Descriptive summaries using cross-tabulation of the three food insecurity outcomes and the four types of explanatory variables were first generated, and a chi-square test of association carried out. Second, since both food insecurity prevalence and household dietary diversity were binned into two categories, a binary logistic regression was fitted. Third, for the coping strategy outcome, the generated variable had more than two categories so multinomial logistic regression was used. In all three outcome models, we adjusted for socio-economic and food source variables. Significant associations between the response variables and the explanatory variables were assessed at p < 0.005.

Results

Background Characteristics of the Sample

Of the sample of 853 households, two-fifths (40%) were female-centred (headed by a woman without a partner or spouse), while 19% were male-centred (headed by a man without a partner or spouse). Extended families comprising a couple with dependents, including children and other relatives, constituted 21% of the sample, and nuclear households of parents and their offspring accounted for only 16%. The average household size was 4.4 (standard deviation of 3.1). Half the surveyed households had members below the age of 25 years, and two-thirds of all household members were of working age (16 to 60 years).
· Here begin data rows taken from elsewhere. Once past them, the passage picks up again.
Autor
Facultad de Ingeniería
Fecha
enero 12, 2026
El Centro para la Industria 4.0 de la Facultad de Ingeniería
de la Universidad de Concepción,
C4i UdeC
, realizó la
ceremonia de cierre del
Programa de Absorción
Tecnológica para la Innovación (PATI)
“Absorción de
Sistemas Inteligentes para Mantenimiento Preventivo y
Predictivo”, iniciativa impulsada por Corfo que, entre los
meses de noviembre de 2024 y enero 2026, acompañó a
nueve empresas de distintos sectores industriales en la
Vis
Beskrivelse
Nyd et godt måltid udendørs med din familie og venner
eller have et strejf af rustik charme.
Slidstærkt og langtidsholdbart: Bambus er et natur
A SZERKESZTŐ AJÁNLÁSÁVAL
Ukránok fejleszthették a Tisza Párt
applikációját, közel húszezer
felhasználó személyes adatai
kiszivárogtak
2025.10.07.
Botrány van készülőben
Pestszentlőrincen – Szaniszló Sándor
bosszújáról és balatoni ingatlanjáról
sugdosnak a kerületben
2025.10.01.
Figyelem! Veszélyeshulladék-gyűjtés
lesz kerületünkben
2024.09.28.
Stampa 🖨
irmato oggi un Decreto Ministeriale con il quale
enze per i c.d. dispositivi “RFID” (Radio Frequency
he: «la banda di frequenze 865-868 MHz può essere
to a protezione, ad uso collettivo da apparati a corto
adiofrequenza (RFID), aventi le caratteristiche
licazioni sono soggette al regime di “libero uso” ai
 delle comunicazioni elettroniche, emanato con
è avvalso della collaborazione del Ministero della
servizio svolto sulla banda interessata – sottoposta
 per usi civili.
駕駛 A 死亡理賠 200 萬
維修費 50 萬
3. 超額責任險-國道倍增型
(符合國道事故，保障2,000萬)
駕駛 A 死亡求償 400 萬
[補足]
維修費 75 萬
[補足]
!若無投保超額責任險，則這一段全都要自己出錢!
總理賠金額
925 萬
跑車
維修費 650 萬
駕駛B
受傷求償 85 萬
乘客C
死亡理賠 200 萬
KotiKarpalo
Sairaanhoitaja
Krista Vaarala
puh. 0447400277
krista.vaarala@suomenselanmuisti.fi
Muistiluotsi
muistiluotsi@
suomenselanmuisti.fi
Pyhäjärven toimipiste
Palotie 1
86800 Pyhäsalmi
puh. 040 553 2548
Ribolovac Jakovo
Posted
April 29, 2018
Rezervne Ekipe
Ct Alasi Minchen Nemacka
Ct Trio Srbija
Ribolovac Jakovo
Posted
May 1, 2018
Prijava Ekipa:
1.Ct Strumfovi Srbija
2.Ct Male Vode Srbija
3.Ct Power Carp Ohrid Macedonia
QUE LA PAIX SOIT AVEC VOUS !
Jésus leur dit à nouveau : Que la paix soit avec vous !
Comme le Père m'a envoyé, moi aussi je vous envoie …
Food Insecurity Prevalence and Household Dietary Diversity

Overall food insecurity prevalence was at 77% of households, while 65% reported a low dietary diversity score of five or fewer food groups consumed. Table 9.1 cross-tabulates the two food security indicators of food insecurity prevalence and greater dietary diversity with the four sets of independent variables. The table shows a positive relationship between food insecurity prevalence, food sources and socio-economic factors. More than 80% of households receiving rural-to-urban food transfers and sourcing food both communally and informally were in the food insecure prevalence category. Similarly, more female-headed households, informal housing households, marginally poor and low lived poverty households were food insecure than their male-headed, formal and less poor counterparts. As lived poverty increased in severity, so did food insecurity prevalence. There was a very clear relationship with income quintiles as food insecurity prevalence declined from 89% for households in the lowest quintile to 59% for households in the highest.
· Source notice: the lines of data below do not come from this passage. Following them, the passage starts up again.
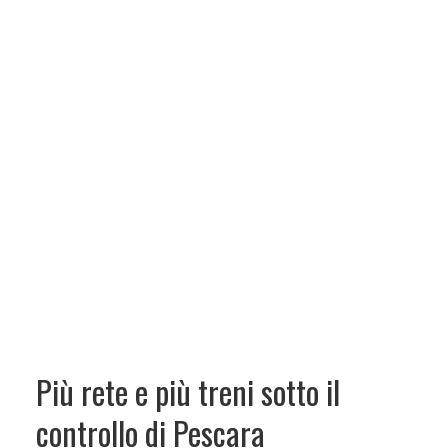
Più rete e più treni sotto il
controllo di Pescara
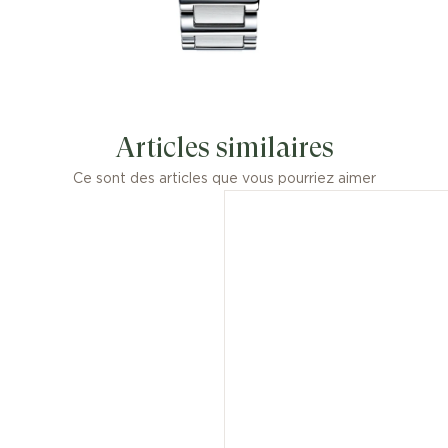
Articles similaires
Ce sont des articles que vous pourriez aimer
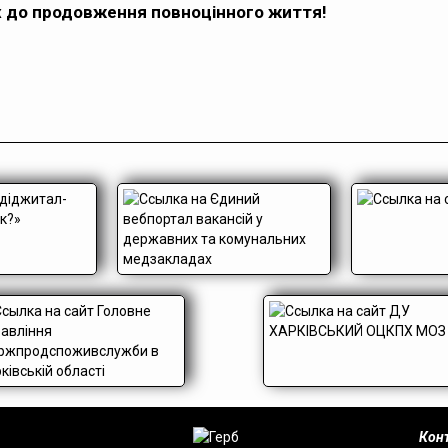
х до продовження повноцінного життя!
Конт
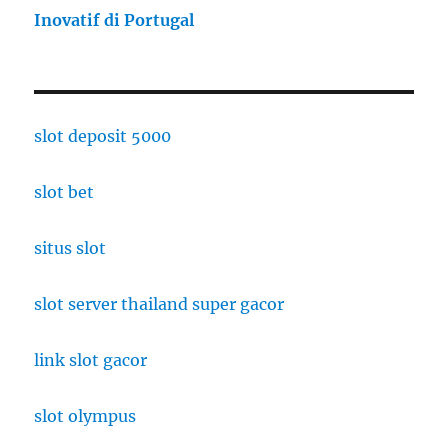
Inovatif di Portugal
slot deposit 5000
slot bet
situs slot
slot server thailand super gacor
link slot gacor
slot olympus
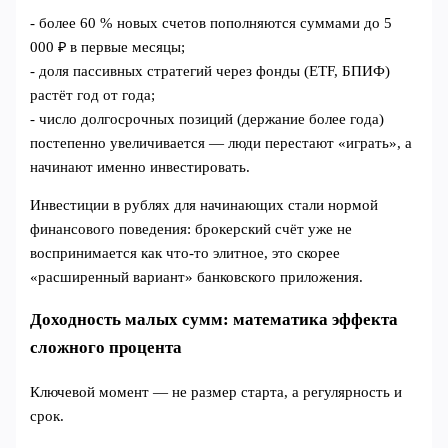
- более 60 % новых счетов пополняются суммами до 5
000 ₽ в первые месяцы;
- доля пассивных стратегий через фонды (ETF, БПИФ)
растёт год от года;
- число долгосрочных позиций (держание более года)
постепенно увеличивается — люди перестают «играть», а
начинают именно инвестировать.
Инвестиции в рублях для начинающих стали нормой
финансового поведения: брокерский счёт уже не
воспринимается как что‑то элитное, это скорее
«расширенный вариант» банковского приложения.
Доходность малых сумм: математика эффекта
сложного процента
Ключевой момент — не размер старта, а регулярность и
срок.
Table 9.1 Cross-tabulation of food insecurity prevalence and household dietary diversity

With regard to greater dietary diversity, there were again significant relationships, but this time between dietary diversity and food transfers from the rural areas and formal food sources. The reverse would also be true, with households that do not receive food transfers and that source food from communal and informal sources having low levels of dietary diversity. In addition, male-headed households, residents of formal housing and those households with better marginal poverty and lived poverty scores had more dietary diversity. Conversely, female-headed households, marginally poor households and those in informal settlements had low dietary diversity. As Table 9.1 shows, dietary diversity improved with income, with 17% of the lowest income quintile households in the more diverse category, compared with 67% of households in the highest income quintile.
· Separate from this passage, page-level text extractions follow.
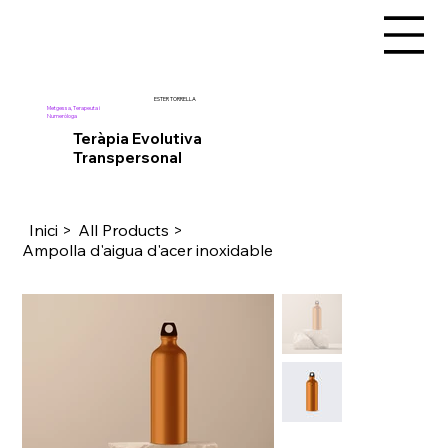
ESTER TORRELLA
Metgessa, Terapeuta i
Numeròloga
Teràpia Evolutiva
Transpersonal
Inici
>
All Products
>
Ampolla d'aigua d'acer inoxidable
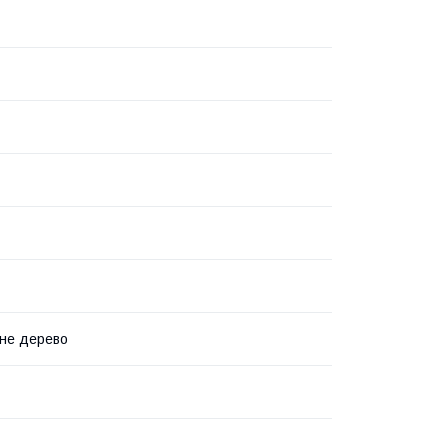
не дерево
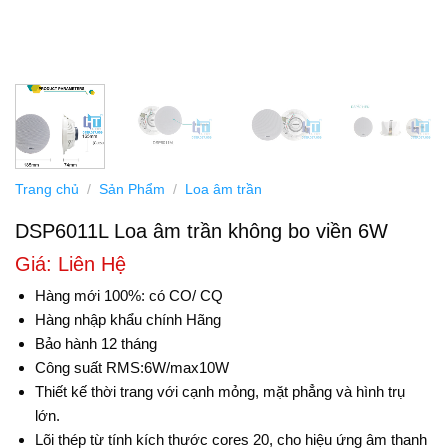
Trang chủ
/
Sản Phẩm
/
Loa âm trần
DSP6011L Loa âm trần không bo viền 6W
Giá: Liên Hệ
Hàng mới 100%: có CO/ CQ
Hàng nhập khẩu chính Hãng
Bảo hành 12 tháng
Công suất RMS:6W/max10W
Thiết kế thời trang với cạnh mỏng, mặt phẳng và hình trụ
lớn.
Lõi thép từ tính kích thước cores 20, cho hiệu ứng âm thanh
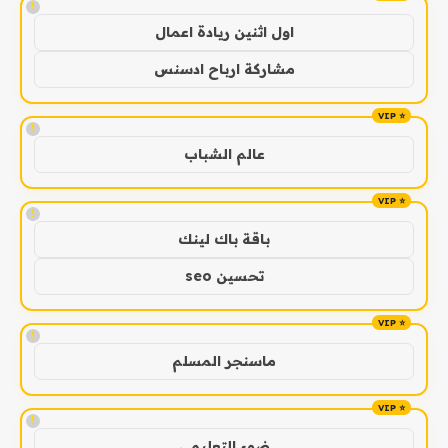
!
اول اثنين ريادة اعمال
مشاركة ارباح ادسنس
!
عالم الشباب
!
باقة باك لينك
تحسين seo
!
ماسنجر المسلم
!
ضوء التعليمي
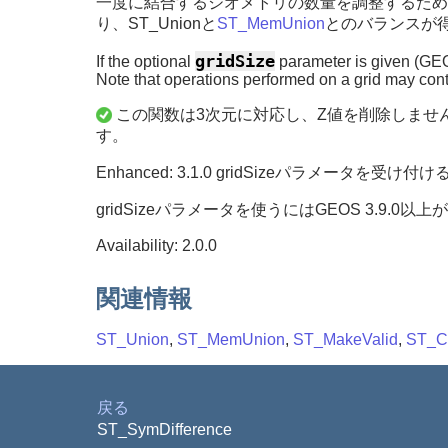
一度に結合するジオメトリの数量を調整するためにST_
り、ST_Unionと
ST_MemUnion
とのバランスが
gridSize
If the optional
parameter is given (GEOS-
Note that operations performed on a grid may cont
この関数は3次元に対応し、Z値を削除しませ
す。
Enhanced: 3.1.0 gridSizeパラメータを受
gridSizeパラメータを使うにはGEOS 3.9.0以
Availability: 2.0.0
関連情報
ST_Union
,
ST_MemUnion
,
ST_MakeValid
,
ST_Co
戻る
ST_SymDifference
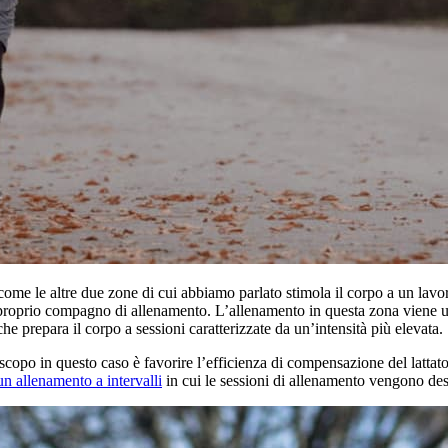
ome le altre due zone di cui abbiamo parlato stimola il corpo a un lav
oprio compagno di allenamento. L’allenamento in questa zona viene utili
he prepara il corpo a sessioni caratterizzate da un’intensità più elevata.
opo in questo caso è favorire l’efficienza di compensazione del lattato e
un allenamento a intervalli
in cui le sessioni di allenamento vengono desc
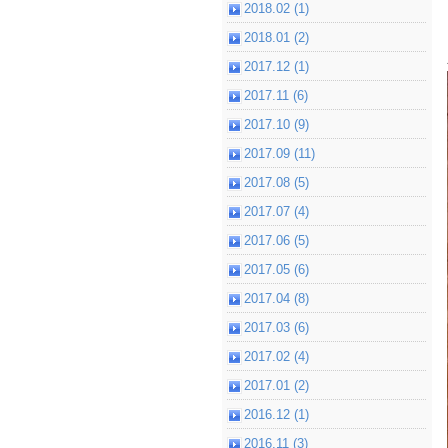
2018.02 (1)
2018.01 (2)
2017.12 (1)
2017.11 (6)
2017.10 (9)
2017.09 (11)
2017.08 (5)
2017.07 (4)
2017.06 (5)
2017.05 (6)
2017.04 (8)
2017.03 (6)
2017.02 (4)
2017.01 (2)
2016.12 (1)
2016.11 (3)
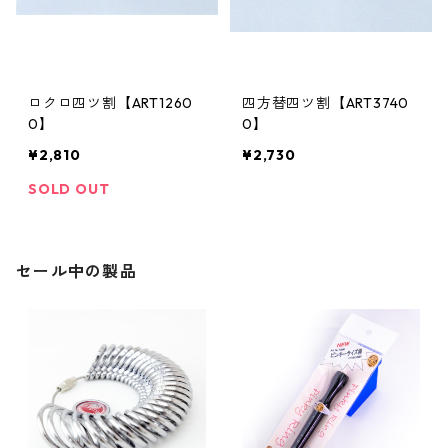
ロクロ四ツ割【ART1260
四方替四ツ割【ART3740
0】
0】
¥2,810
¥2,730
SOLD OUT
セール中の製品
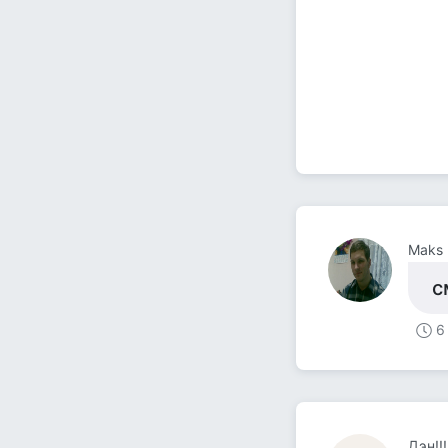
Maks 
с
6
Дэн!!!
Table 9.2 presents the results from the multiple binary regression on food insecurity prevalence as odds ratios (OR). An OR > 1 suggests increased odds of food insecurity, while an OR < 1 indicates a decreased likelihood of food insecurity. The odds of being food insecure are three times as high for households receiving rural-to-urban food transfers (OR = 3.16, 95% confidence interval (CI): 1.69–5.90) and sourcing food from informal sources (OR = 3.15, 95% CI: 1.25–7.98). They were also slightly higher for households relying on communal food sources (OR = 1.29, 95% CI: 0.24–6.94). Income level and poverty (severe and lived) were significantly associated with food insecurity. Households living in severe poverty were four times as likely to be food insecure than other households (OR = 4.02, 95% CI: 0.70–23.07), as were households in the lowest income quintile compared with households in the upper quintile (OR = 3.81, 95% CI: 3.81, CI: 0.89–16.27). In general, the odds of being food insecure declined with income. Informal housing residents also had increased odds of being food insecure. Female-headed households had marginally reduced risk of being food insecure compared to male-headed households. An important additional finding was that households receiving social grants were less likely to be food insecure (OR = 0.52, 95% CI: 0.28–0.88).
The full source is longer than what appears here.